A rhesus macaque, dubbed "Cornelius" (after the Planet of the Apes character) and "The Mystery Monkey of Tampa Bay" by fans and the media, roamed the streets of St. Petersburg and evaded police and animal-control squads for years until its capture in 2012. As news reports of the macaque escalated, a growing segment of the population cheered on the monkey's constant narrow escapes, and saw him as a sort of anti-establishment hero; a fugitive whose only crime was being a monkey in a man's world.
The "mystery" about the macaque is not so much "Where did he come from?", because feral rhesus macaques are actually increasingly common in Florida. It's estimated that there are between 1,000 and 2,000 of them living in the wilderness surrounding the Silver River near Ocala. Reportedly, a tour-boat operator called "Colonel Tooey" released a few macaques along the river to help jazz up his "jungle cruise" tourist attraction in 1938, and they ended up thriving and multiplying. So the real mystery is why Cornelius left the rest of the macaques (they tend to travel in close-knit groups) and how he ended up in urban St. Pete.

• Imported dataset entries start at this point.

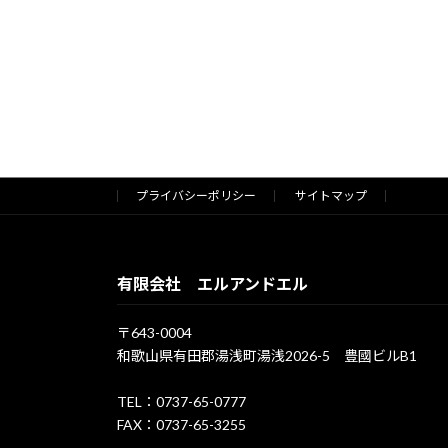
プライバシーポリシー
サイトマップ
有限会社 エルアンドエル
〒643-0004
和歌山県有田郡湯浅町湯浅2026-5 豊國ビルB1
TEL：0737-65-0777
FAX：0737-65-3255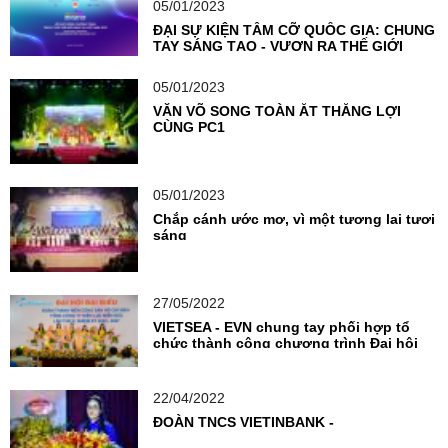
05/01/2023
ĐẠI SỰ KIỆN TẦM CỠ QUỐC GIA: CHUNG
TAY SÁNG TẠO - VƯƠN RA THẾ GIỚI
05/01/2023
VĂN VÕ SONG TOÀN ẮT THẮNG LỢI
CÙNG PC1
05/01/2023
Chắp cánh ước mơ, vì một tương lai tươi
sáng
27/05/2022
VIETSEA - EVN chung tay phối hợp tổ
chức thành công chương trình Đại hội
Đoàn TNCS
22/04/2022
ĐOÀN TNCS VIETINBANK -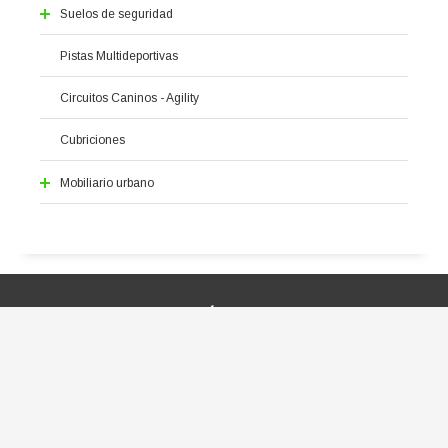
Serie Vega de Granada AC
Serie de los Montes
Accesorios
Suelos de seguridad
Serie Los Castillos
Pavimento continuo
Pistas Multideportivas
Suelo en Baldosas
Circuitos Caninos - Agility
Cubriciones
Mobiliario urbano
Alcorques
Aparcabicis
Bancos
Fuentes
CONTÁCTANOS
Jardineras
Papeleras
Pilonas
C/ El Trevenque 26, Bajo C 18008 - Granada
Vallas
urbijuegos@urbijuegos.com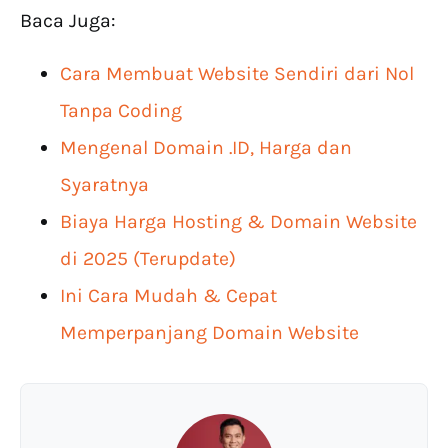
Baca Juga:
Cara Membuat Website Sendiri dari Nol
Tanpa Coding
Mengenal Domain .ID, Harga dan
Syaratnya
Biaya Harga Hosting & Domain Website
di 2025 (Terupdate)
Ini Cara Mudah & Cepat
Memperpanjang Domain Website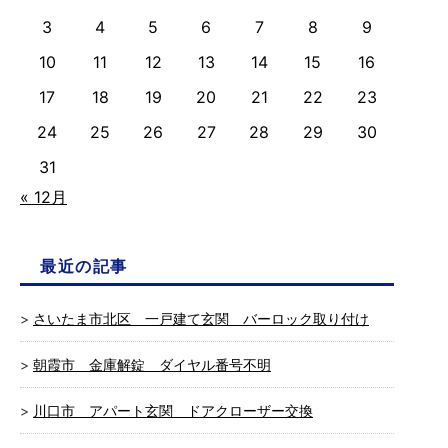
3
4
5
6
7
8
9
10
11
12
13
14
15
16
17
18
19
20
21
22
23
24
25
26
27
28
29
30
31
« 12月
最近の記事
さいたま市北区 一戸建て玄関 バーロック取り付け
朝霞市 金庫解錠 ダイヤル番号不明
川口市 アパート玄関 ドアクローザー交換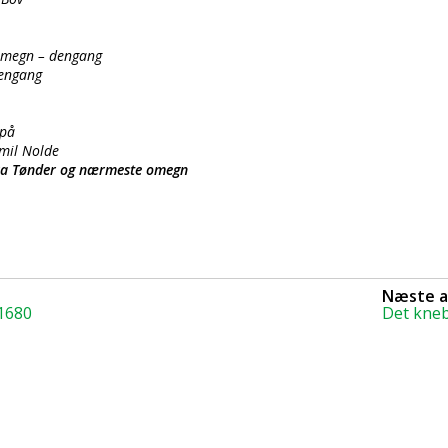
Omegn – dengang
dengang
 på
mil Nolde
r fra Tønder og nærmeste omegn
Næste a
1680
Det kneb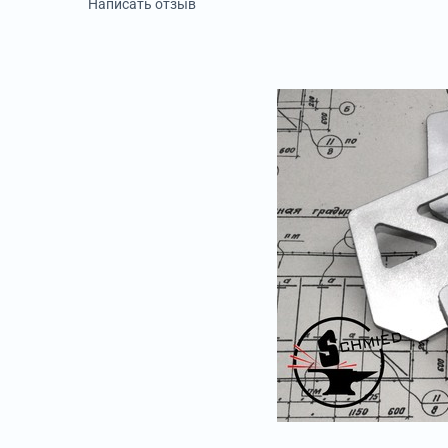
Написать отзыв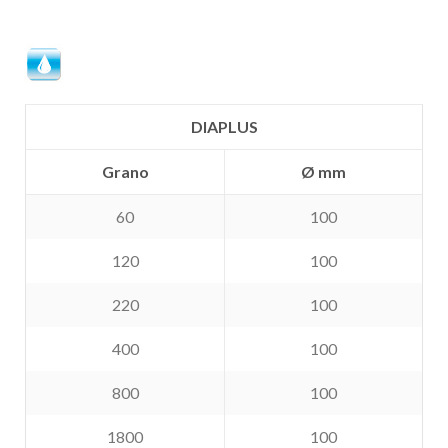
DIAPLUS
Grano
Ø mm
60
100
120
100
220
100
400
100
800
100
1800
100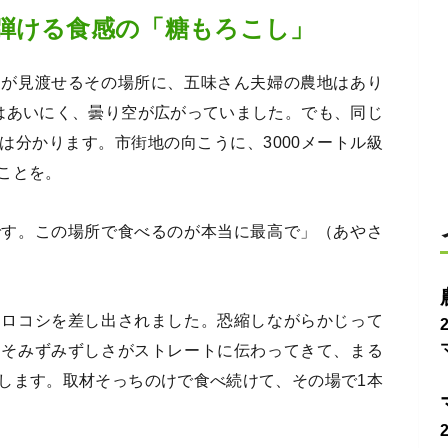
弾ける食感の「糖もろこし」
々が見渡せるその場所に、五味さん夫婦の農地はあり
はあいにく、曇り空が広がっていました。でも、同じ
は分かります。市街地の向こうに、3000メートル級
ことを。
です。この場所で食べるのが本当に最高で」（あやさ
モロコシを差し出されました。恐縮しながらかじって
こそみずみずしさがストレートに伝わってきて、まる
します。取材そっちのけで食べ続けて、その場で1本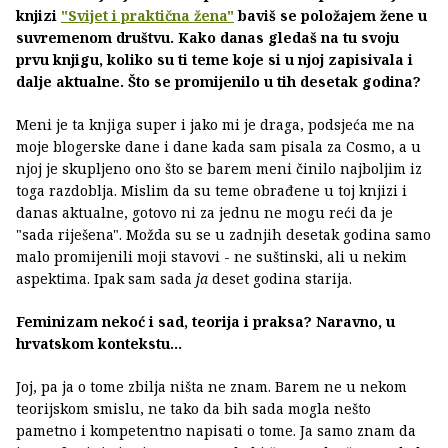
knjizi
"Svijet i praktična žena"
baviš se položajem žene u
suvremenom društvu. Kako danas gledaš na tu svoju
prvu knjigu, koliko su ti teme koje si u njoj zapisivala i
dalje aktualne. Što se promijenilo u tih desetak godina?
Meni je ta knjiga super i jako mi je draga, podsjeća me na
moje blogerske dane i dane kada sam pisala za Cosmo, a u
njoj je skupljeno ono što se barem meni činilo najboljim iz
toga razdoblja. Mislim da su teme obrađene u toj knjizi i
danas aktualne, gotovo ni za jednu ne mogu reći da je
"sada riješena". Možda su se u zadnjih desetak godina samo
malo promijenili moji stavovi - ne suštinski, ali u nekim
aspektima. Ipak sam sada
ja
deset godina starija.
Feminizam nekoć i sad, teorija i praksa? Naravno, u
hrvatskom kontekstu...
Joj, pa ja o tome zbilja ništa ne znam. Barem ne u nekom
teorijskom smislu, ne tako da bih sada mogla nešto
pametno i kompetentno napisati o tome. Ja samo znam da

But Florida's wild monkey problem doesn't stop there. A band of vervet monkeys has lived near the Fort Lauderdale/Hollywood International Airport for decades, and no one's quite sure how they got here. Some say they're the descendents of long-lost escapees from a roadsize zoo attraction, while others trot out the perennial sounds-good-but-is-probably-specious rumor that old Tarzan movies filmed in Florida are what's responsible for all this monkey business. According to a 2010 article in the Miami New Times, the vervets have adopted a raccoon into their group, allowing it to travel and live with them and treating it as "a long-lost family member."